What Storm Token is
Storm Token (STORM) is a token issued on Avalanche, currently ranked 185th by market capitalization among the assets we track. Rather than being its own blockchain, Storm Token is a token issued on a host chain and traded across that ecosystem. Standardized sector tags are thin for it, which makes liquidity and the project's own materials the better guide.
Storm Token (STORM) is a cryptocurrency designed to power the Storm ecosystem, which enables users to earn and spend tokens in various decentralized applications. It facilitates micro-tasking opportunities and incentivizes user engagement within the platform.
How to approach Storm Token
Because Storm Token is a token on a larger network, it inherits that chain's infrastructure but stands on its own demand. The useful signals are liquidity, supply, and whatever the project documents — not a sector narrative our data can't confirm.
Background & fundamentals
Storm Token is issued as a token on Avalanche rather than running its own base-layer blockchain. In sector terms it is most often filed under Avalanche (AVAX) Token.

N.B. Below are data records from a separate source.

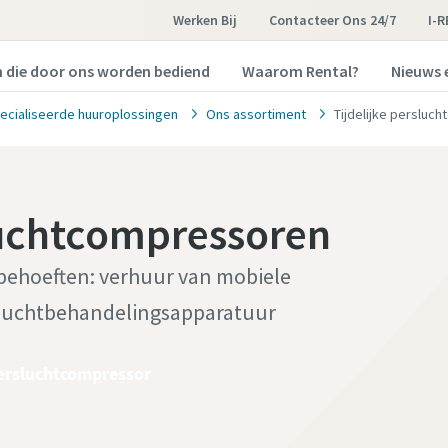
Werken Bij
Contacteer Ons 24/7
I-
n die door ons worden bediend
Waarom Rental?
Nieuws 
ecialiseerde huuroplossingen
Ons assortiment
Tijdelijke persluc
luchtcompressoren
 behoeften: verhuur van mobiele
luchtbehandelingsapparatuur
persluchtcompressor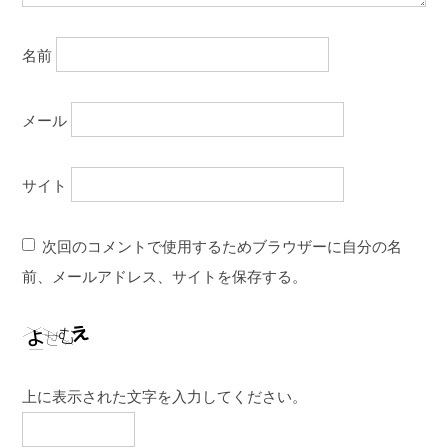
名前
メール
サイト
次回のコメントで使用するためブラウザーに自分の名
前、メールアドレス、サイトを保存する。
上に表示された文字を入力してください。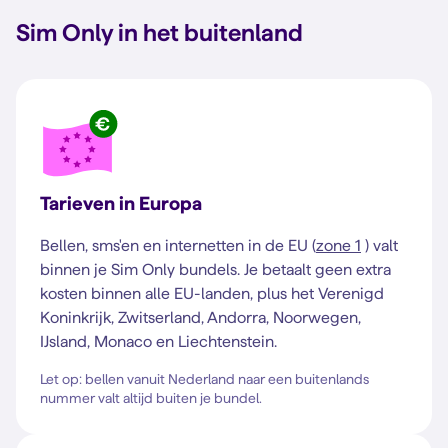
Sim Only in het buitenland
Tarieven in Europa
Bellen, sms'en en internetten in de EU (
zone 1
) valt
binnen je Sim Only bundels. Je betaalt geen extra
kosten binnen alle EU-landen, plus het Verenigd
Koninkrijk, Zwitserland, Andorra, Noorwegen,
IJsland, Monaco en Liechtenstein.
Let op: bellen vanuit Nederland naar een buitenlands
nummer valt altijd buiten je bundel.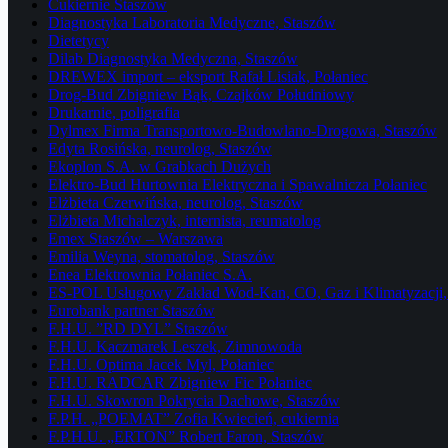
Cukiernie Staszów
Diagnostyka Laboratoria Medyczne, Staszów
Dietetycy
Dilab Diagnostyka Medyczna, Staszów
DREWEX import – eksport Rafał Lisiak, Połaniec
Drog-Bud Zbigniew Bąk, Czajków Południowy
Drukarnie, poligrafia
Dylmex Firma Transportowo-Budowlano-Drogowa, Staszów
Edyta Rosińska, neurolog, Staszów
Ekoplon S.A. w Grabkach Dużych
Elektro-Bud Hurtownia Elektryczna i Spawalnicza Połaniec
Elżbieta Czerwińska, neurolog, Staszów
Elżbieta Michalczyk, internista, reumatolog
Emex Staszów – Warszawa
Emilia Weyna, stomatolog, Staszów
Enea Elektrownia Połaniec S.A.
ES-POL Usługowy Zakład Wod-Kan, CO, Gaz i Klimatyzacji, 
Eurobank partner Staszów
F.H.U. ”RD DYL” Staszów
F.H.U. Kaczmarek Leszek, Zimnowoda
F.H.U. Optima Jacek Myl, Połaniec
F.H.U. RADCAR Zbigniew Fic Połaniec
F.H.U. Skowron Pokrycia Dachowe, Staszów
F.P.H. „POEMAT” Zofia Kwiecień, cukiernia
F.P.H.U. „ERTON” Robert Faron, Staszów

Where Storm Token sits in the market
At $0.00043790, Storm Token carries a market capitalization of $5.41M. Around $38.01 changes hands across exchanges in a typical 24-hour window. That is a turnover of about 0.00% of the float — on the quieter side, which can mean thinner liquidity for large orders.
Almost the entire STORM supply is already in circulation (~100.0% of the 12.5B cap), so future dilution is effectively off the table. STORM remains -93% beneath its all-time high of $0.00639154, the kind of gap that historically takes a full cycle or a fresh catalyst to close.
What the price history shows
The tape currently reads 24-hour -4.46%, 7-day -11.94%.
Volatility profile
Recent action puts Storm Token in the High-volatility band — it has been actively trading, with daily moves that would be unusual in traditional equities.
How to evaluate Storm Token
The honest checklist for STORM is short:
- Liquidity — how deep and reliable trading in STORM actually is, since thin books amplify both moves.
- Supply dynamics — circulating versus maximum supply and the dilution that implies.
- Primary sources — what the project itself documents, because standardized sector data on STORM is limited.
This page pulls live market data, on-chain stats where available, exchange-by-exchange volume, and our forecast model into one view so you can work through those questions in a single place. None of it is investment advice — it is a structured starting point for your own research.